There are moments in the book in which Coleman expresses his gratitude for his lawyers' and investigators' efforts to save him. Certainly, he went to his death knowing that someone, at least, believed in his innocence and was fighting to prove it every step of the way. I like to think that my clients feel similarly, that even if I can't succeed in overturning their convictions and obtaining relief for the constitutional violations inflicted upon them, they draw some comfort or satisfaction from knowing that I'm on their side, that I believe in their cases, and that I'm doing what I can to defy an incredibly crappy set of odds.

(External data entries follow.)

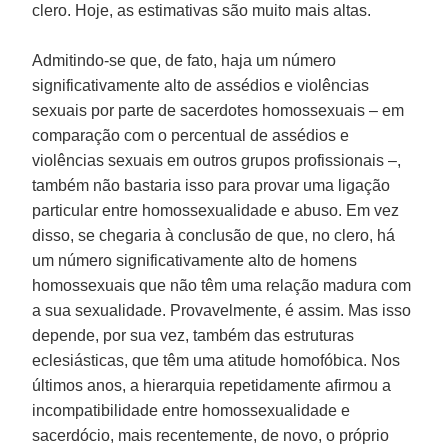
clero. Hoje, as estimativas são muito mais altas.
Admitindo-se que, de fato, haja um número
significativamente alto de assédios e violências
sexuais por parte de sacerdotes homossexuais – em
comparação com o percentual de assédios e
violências sexuais em outros grupos profissionais –,
também não bastaria isso para provar uma ligação
particular entre homossexualidade e abuso. Em vez
disso, se chegaria à conclusão de que, no clero, há
um número significativamente alto de homens
homossexuais que não têm uma relação madura com
a sua sexualidade. Provavelmente, é assim. Mas isso
depende, por sua vez, também das estruturas
eclesiásticas, que têm uma atitude homofóbica. Nos
últimos anos, a hierarquia repetidamente afirmou a
incompatibilidade entre homossexualidade e
sacerdócio, mais recentemente, de novo, o próprio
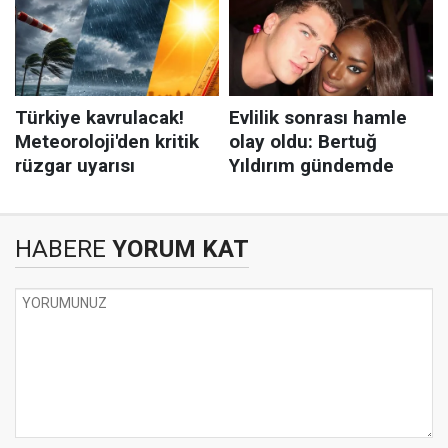
HABERE
YORUM KAT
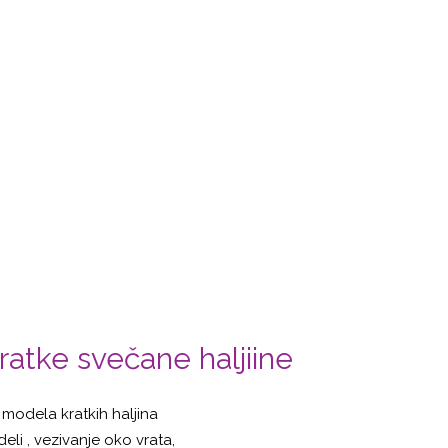
ratke svečane haljiine
r modela kratkih haljina
eli , vezivanje oko vrata,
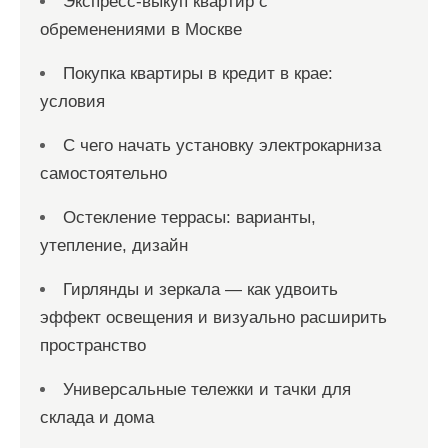
Экспресс-выкуп квартир с
обременениями в Москве
Покупка квартиры в кредит в крае:
условия
С чего начать установку электрокарниза
самостоятельно
Остекление террасы: варианты,
утепление, дизайн
Гирлянды и зеркала — как удвоить
эффект освещения и визуально расширить
пространство
Универсальные тележки и тачки для
склада и дома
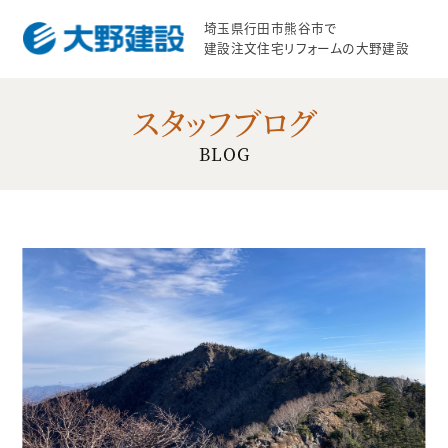
埼玉県行田市熊谷市で
建設注文住宅リフォームの大野建設
スタッフブログ
BLOG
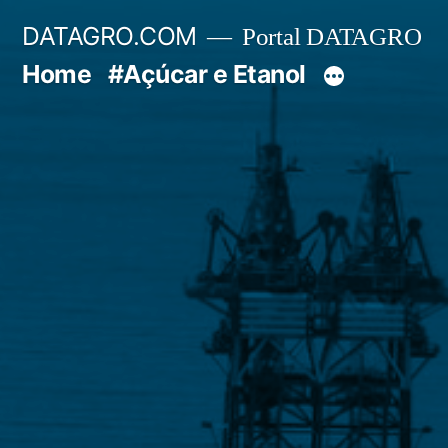
Pular
DATAGRO.COM
Portal DATAGRO
para
Home
#Açúcar e Etanol
o
conteúdo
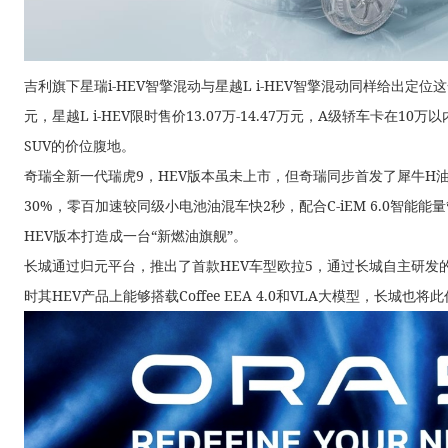
吉利旗下星瑞i-HEV智擎混动与星越L i-HEV智擎混动同样给出定位这一
元，星越L i-HEV限时售价13.07万-14.47万元，A级轿车卡在1
SUV的价位腹地。
奇瑞全新一代瑞虎9，HEV版本虽未上市，但奇瑞同步首发了犀牛H油
30%，零百加速较同级小电池油混车快2秒，配合C-iEM 6.0智能
HEV版本打造成一台“新燃油旗舰”。
长城通过归元平台，推出了首款HEV车型欧拉5，通过长城自主研发的两挡
时其HEV产品上能够搭载Coffee EEA 4.0和VLA大模型，长城也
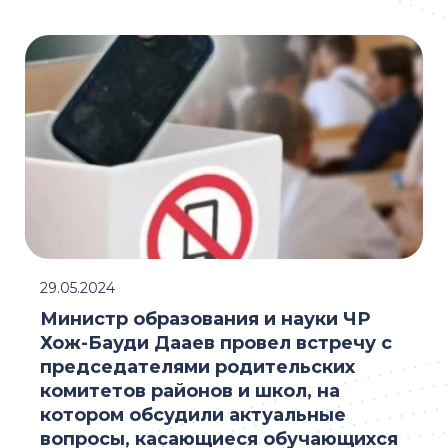
29.05.2024
Министр образования и науки ЧР
Хож-Бауди Дааев провел встречу с
председателями родительских
комитетов районов и школ, на
котором обсудили актуальные
вопросы, касающиеся обучающихся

Reading May God Have Mercy, I also realized that the past 14 months represent the longest stretch of time I've gone since leaving law school without working on a death penalty case. There's not much I can do to pick up a new one right now, but reading about Coleman's case stirred the outrage, passion, motivation, sense of honor, and savior complex that death cases always generate in me -- regardless of whether innocence itself is at issue. In any event, my caseload is demanding and time-consuming enough, so I'm trying to channel all of that energy and zeal into my existing cases. This week's brief, for example, involves an indisputable and grave constitutional violation and a teenager sentenced to life without parole. And ridiculous procedural barriers to relief. Perhaps it is about federalism, but surely it is also about the Constitution, about justice and fairness, and most important, about an individual, his rights, and his life.